Destined for the dessert table at our Labor Day outing at cousin Jen's, I added a couple of complimentary summer ice creams that I must say were pretty fun to make. BTW - I LOVE making ice cream, in case I haven't told you heretofore. I've been using a classic custard type base from David Lebovitz for many years now and never find it wanting. Just omit the vanilla bean from the base recipe when you're creating your own flavor(s).
First up - roasted plum almond. Dairy infused with toasted almonds (which are then strained out) . . . . .
the finished chilled ice cream base blended with about a cup of roasted plum purée then processed.
It just takes some planning, as is true of so many things in the kitchen, right?
The roasting fruit thing has been another of my summer experiments, and since I'm invariably contemplating ways to preserve our wonderful summer fruit bounty here in west Michigan, why not give it a try. The idea behind the roasting is to concentrate the flavor more.
It's quite simple really. Heat your oven to 400ºF (or 375º convection), prepare your fruit depending on size (e.g peaches sliced, plums or apricots halved and pitted and maybe quartered too, cherries pitted, berries left whole - just play with it). Place fruit on a parchment lined sheet pan and roast about 10 minutes. Give them a stir and roast another 5-10 minutes. The fruit should become softened, a bit caramelized and shrunken looking. Since I planned to purée mine, I didn't really care how shrunken they became.
My plums were a red-skinned, yellow-fleshed variety which I placed skin side down on the prepped sheet pan. You can roast your fruit au naturel or drizzle a little honey over it if you'd like.
As a side note, a pound of plums (~6 medium or 9 small), halved, pitted, roasted, puréed and strained should yield about 1.5 cups of purée. Of course, you don't have to do the roasting part - just leave that step out of the above, and the un-roasted purée yield should be a bit higher.
Once roasted, the fruit will keep in a closed container in the fridge for a few days or frozen for several weeks. I froze mine and did the puréeing later - just thaw in the fridge overnight, purée, add a tablespoon of lemon juice, a pinch of salt and sweeten to taste. I generally start by adding sugar equal to 10% by weight of the purée and add more if it's still pretty tart. Then use it in whatever way you choose. Maybe swirled into a cake batter, blended into mascarpone cream, warmed and used as a sauce over a nice berry cake. You decide.

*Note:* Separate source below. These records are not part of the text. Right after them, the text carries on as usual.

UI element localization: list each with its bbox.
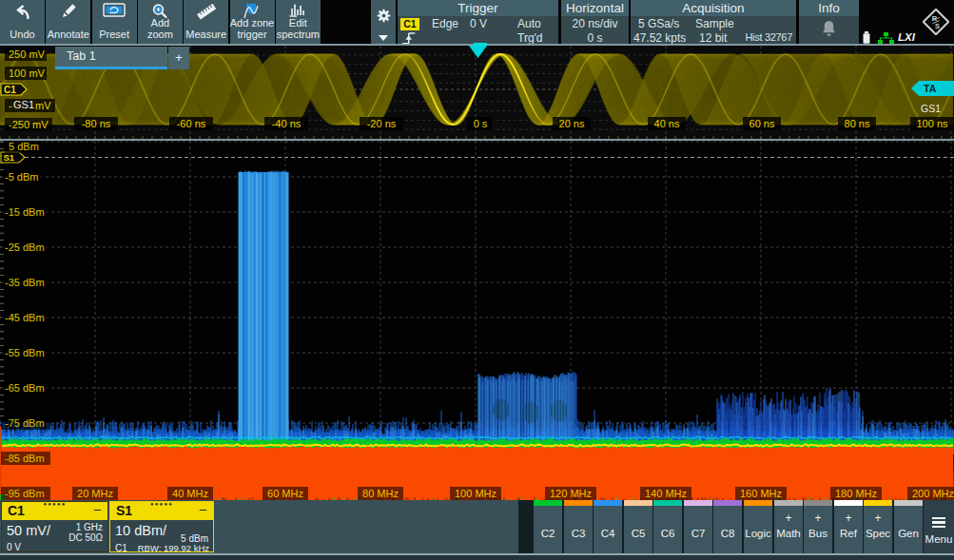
svg-text:-45 dBm: -45 dBm xyxy=(5,312,45,323)
svg-text:160 MHz: 160 MHz xyxy=(740,488,782,499)
svg-text:GS1: GS1 xyxy=(921,103,941,114)
svg-text:20 ns: 20 ns xyxy=(559,118,585,129)
svg-text:-55 dBm: -55 dBm xyxy=(5,347,45,358)
svg-text:60 MHz: 60 MHz xyxy=(267,488,303,499)
svg-text:40 MHz: 40 MHz xyxy=(172,488,208,499)
svg-text:-25 dBm: -25 dBm xyxy=(5,241,45,253)
svg-text:140 MHz: 140 MHz xyxy=(645,488,687,499)
svg-text:200 MHz: 200 MHz xyxy=(912,488,954,499)
svg-text:TA: TA xyxy=(924,83,937,94)
svg-text:40 ns: 40 ns xyxy=(654,118,680,129)
svg-text:-: - xyxy=(9,100,12,111)
svg-text:20 MHz: 20 MHz xyxy=(77,488,113,499)
svg-text:-40 ns: -40 ns xyxy=(272,118,302,129)
svg-text:80 MHz: 80 MHz xyxy=(362,488,399,499)
svg-text:-15 dBm: -15 dBm xyxy=(5,206,45,218)
svg-text:0 s: 0 s xyxy=(474,118,488,129)
svg-text:S: S xyxy=(935,22,940,30)
svg-text:S1: S1 xyxy=(4,152,15,163)
svg-text:-75 dBm: -75 dBm xyxy=(5,417,45,429)
svg-text:-35 dBm: -35 dBm xyxy=(5,277,45,288)
svg-text:mV: mV xyxy=(35,100,51,111)
svg-text:C1: C1 xyxy=(4,85,16,95)
svg-text:120 MHz: 120 MHz xyxy=(550,488,592,499)
svg-text:-80 ns: -80 ns xyxy=(82,118,111,129)
svg-text:250 mV: 250 mV xyxy=(9,48,46,60)
svg-text:-85 dBm: -85 dBm xyxy=(5,453,45,464)
svg-text:180 MHz: 180 MHz xyxy=(835,488,877,499)
svg-text:GS1: GS1 xyxy=(13,99,34,110)
svg-text:5 dBm: 5 dBm xyxy=(9,141,39,152)
svg-text:100 MHz: 100 MHz xyxy=(455,488,496,499)
svg-text:80 ns: 80 ns xyxy=(845,118,870,129)
svg-text:-5 dBm: -5 dBm xyxy=(5,171,38,183)
svg-text:-20 ns: -20 ns xyxy=(367,118,397,129)
svg-text:-65 dBm: -65 dBm xyxy=(5,382,45,394)
svg-text:-95 dBm: -95 dBm xyxy=(5,488,45,499)
svg-text:100 mV: 100 mV xyxy=(9,68,46,79)
svg-text:-250 mV: -250 mV xyxy=(9,119,49,130)
svg-text:-60 ns: -60 ns xyxy=(177,118,206,129)
svg-text:100 ns: 100 ns xyxy=(916,118,948,129)
svg-text:60 ns: 60 ns xyxy=(750,118,775,129)
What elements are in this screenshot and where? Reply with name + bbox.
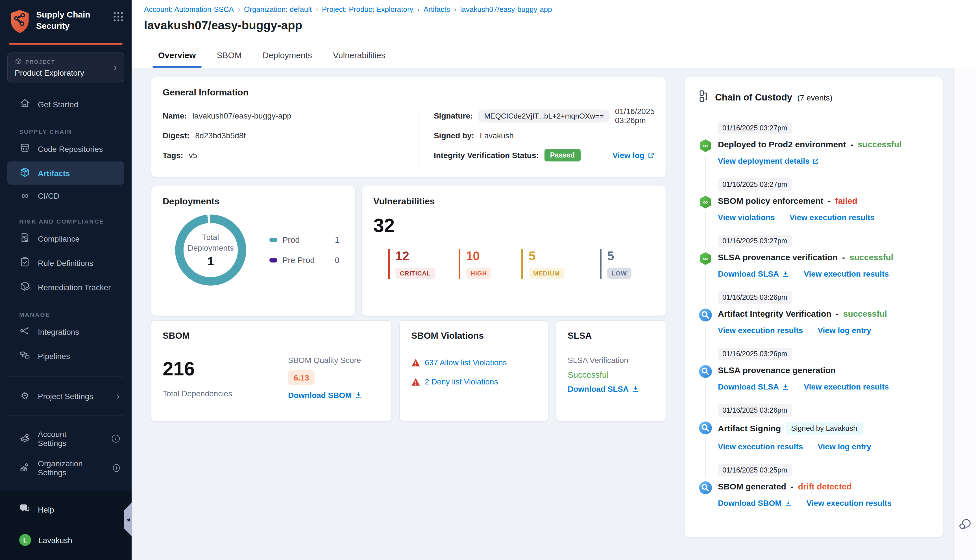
name-label: Name: [163, 111, 187, 120]
box-bandage-icon [19, 280, 30, 293]
view-violations-link[interactable]: View violations [718, 213, 775, 222]
view-log-entry-link[interactable]: View log entry [818, 442, 871, 451]
breadcrumb-account[interactable]: Account: Automation-SSCA [144, 5, 234, 13]
signature-value[interactable]: MEQCICde2VjIT...bL+2+mqnOXw== [479, 109, 609, 122]
sidebar-item-rule-definitions[interactable]: Rule Definitions [7, 251, 124, 274]
view-execution-results-link[interactable]: View execution results [790, 213, 874, 222]
sidebar-item-artifacts[interactable]: Artifacts [7, 162, 124, 185]
chevron-right-icon: › [114, 63, 117, 72]
sidebar-item-remediation-tracker[interactable]: Remediation Tracker [7, 275, 124, 298]
card-title: Vulnerabilities [373, 197, 655, 207]
event-status: successful [843, 309, 887, 318]
download-icon [355, 391, 363, 399]
event-title: SLSA provenance verification [718, 252, 838, 262]
card-title: SLSA [568, 331, 655, 341]
view-log-entry-link[interactable]: View log entry [818, 326, 871, 335]
tab-overview[interactable]: Overview [152, 50, 201, 68]
download-icon [782, 383, 789, 391]
digest-value: 8d23bd3b5d8f [195, 131, 246, 140]
breadcrumb-project[interactable]: Project: Product Exploratory [322, 5, 414, 13]
custody-event: 01/16/2025 03:27pm SBOM policy enforceme… [698, 178, 933, 222]
legend-item-pre-prod: Pre Prod 0 [269, 256, 339, 265]
view-execution-results-link[interactable]: View execution results [807, 498, 892, 508]
sidebar: Supply Chain Security PROJECT [0, 0, 132, 560]
allow-list-violations-link[interactable]: 637 Allow list Violations [425, 358, 507, 367]
general-information-card: General Information Name:lavakush07/easy… [151, 77, 666, 177]
download-slsa-link[interactable]: Download SLSA [718, 269, 789, 278]
download-icon [782, 270, 789, 278]
view-execution-results-link[interactable]: View execution results [804, 382, 889, 391]
event-status: successful [858, 140, 901, 149]
card-title: SBOM Violations [411, 331, 537, 341]
vulnerabilities-card: Vulnerabilities 32 12 CRITICAL 10 HIGH [362, 186, 666, 316]
sidebar-item-label: Organization Settings [38, 459, 98, 477]
sidebar-item-organization-settings[interactable]: Organization Settings i [7, 454, 124, 482]
view-execution-results-link[interactable]: View execution results [718, 442, 803, 451]
breadcrumb-organization[interactable]: Organization: default [244, 5, 312, 13]
event-timestamp: 01/16/2025 03:26pm [718, 404, 792, 417]
view-log-link[interactable]: View log [612, 151, 655, 160]
sidebar-item-code-repositories[interactable]: Code Repositories [7, 137, 124, 160]
name-value: lavakush07/easy-buggy-app [193, 111, 292, 120]
sidebar-item-compliance[interactable]: Compliance [7, 227, 124, 250]
breadcrumb-separator: › [454, 5, 456, 13]
event-title: Artifact Signing [718, 423, 781, 433]
ssca-magnifier-icon [698, 420, 713, 435]
separator: - [850, 140, 853, 149]
info-icon[interactable]: i [112, 435, 120, 443]
legend-label: Prod [282, 235, 300, 245]
slsa-verification-label: SLSA Verification [568, 356, 655, 365]
severity-count: 5 [529, 249, 600, 263]
view-execution-results-link[interactable]: View execution results [804, 269, 889, 278]
deny-list-violations-link[interactable]: 2 Deny list Violations [425, 377, 498, 386]
divider [7, 415, 124, 415]
user-menu[interactable]: L Lavakush [7, 529, 124, 551]
help-button[interactable]: ? Help [7, 498, 124, 521]
sidebar-item-integrations[interactable]: Integrations [7, 320, 124, 343]
donut-center-label: Total Deployments [184, 232, 238, 253]
brand-divider [9, 43, 123, 45]
page-title: lavakush07/easy-buggy-app [144, 18, 976, 32]
divider [7, 377, 124, 377]
download-icon [631, 385, 639, 393]
tab-vulnerabilities[interactable]: Vulnerabilities [327, 50, 391, 68]
sidebar-item-pipelines[interactable]: Pipelines [7, 344, 124, 368]
event-title: SLSA provenance generation [718, 365, 836, 375]
view-execution-results-link[interactable]: View execution results [718, 326, 803, 335]
feedback-chat-icon[interactable] [958, 518, 971, 533]
event-timestamp: 01/16/2025 03:26pm [718, 348, 792, 360]
module-grid-icon[interactable] [113, 11, 124, 24]
event-status: successful [849, 252, 893, 262]
sidebar-item-get-started[interactable]: Get Started [7, 93, 124, 116]
pipeline-hexagon-icon: ∞ [698, 251, 713, 266]
download-slsa-link[interactable]: Download SLSA [568, 385, 655, 393]
tab-deployments[interactable]: Deployments [257, 50, 318, 68]
share-nodes-icon [19, 325, 30, 338]
info-icon[interactable]: i [113, 464, 120, 472]
legend-label: Pre Prod [282, 256, 315, 265]
breadcrumb-artifacts[interactable]: Artifacts [424, 5, 450, 13]
deployments-legend: Prod 1 Pre Prod 0 [269, 235, 339, 265]
view-deployment-details-link[interactable]: View deployment details [718, 157, 819, 165]
severity-high: 10 HIGH [459, 249, 521, 279]
package-box-icon [19, 167, 30, 180]
sidebar-item-account-settings[interactable]: Account Settings i [7, 425, 124, 453]
tab-sbom[interactable]: SBOM [211, 50, 247, 68]
ssca-magnifier-icon [698, 480, 713, 495]
sidebar-item-project-settings[interactable]: ⚙ Project Settings › [7, 386, 124, 406]
sidebar-item-cicd[interactable]: ∞ CI/CD [7, 186, 124, 205]
download-sbom-link[interactable]: Download SBOM [288, 391, 363, 400]
download-sbom-link[interactable]: Download SBOM [718, 498, 792, 508]
download-slsa-link[interactable]: Download SLSA [718, 382, 789, 391]
donut-center-value: 1 [207, 255, 214, 268]
sidebar-item-label: Pipelines [38, 352, 70, 360]
custody-event: 01/16/2025 03:27pm Deployed to Prod2 env… [698, 122, 933, 165]
section-label-supply-chain: SUPPLY CHAIN [19, 128, 132, 135]
chain-of-custody-icon [698, 90, 710, 105]
breadcrumb: Account: Automation-SSCA › Organization:… [144, 5, 976, 13]
sidebar-item-label: Integrations [38, 327, 79, 336]
breadcrumb-current[interactable]: lavakush07/easy-buggy-app [460, 5, 552, 13]
pipeline-flow-icon [19, 350, 30, 362]
project-selector[interactable]: PROJECT Product Exploratory › [7, 52, 124, 82]
sbom-card: SBOM 216 Total Dependencies SBOM Quality… [151, 320, 392, 422]
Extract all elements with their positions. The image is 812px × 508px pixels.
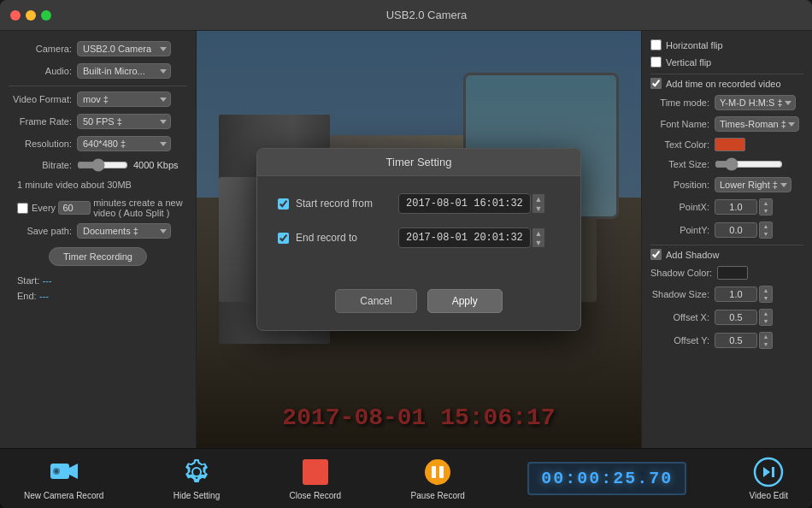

The second ice cream - sweet corn!
In this case, using the same base recipe mentioned above, scald the milk with half the sugar and a pinch of salt, temper it into the yolks which have been whisked well with the other half of the sugar, then whisk in 2.5 cups of fresh corn cut off the cobs plus the two cups of cream. Bring this all to a boil (the starch in the corn protects the yolks from curdling, just like making pastry cream with cornstarch!).
Then put it all in a decent blender (I have a Breville brand which is dyn-o-mite), purée and strain then chill thoroughly before processing. YUM.
And there you have it - blueberry & croissant bread pudding with sweet corn and roasted plum ice cream on a polka dot paper party plate. Happy summer!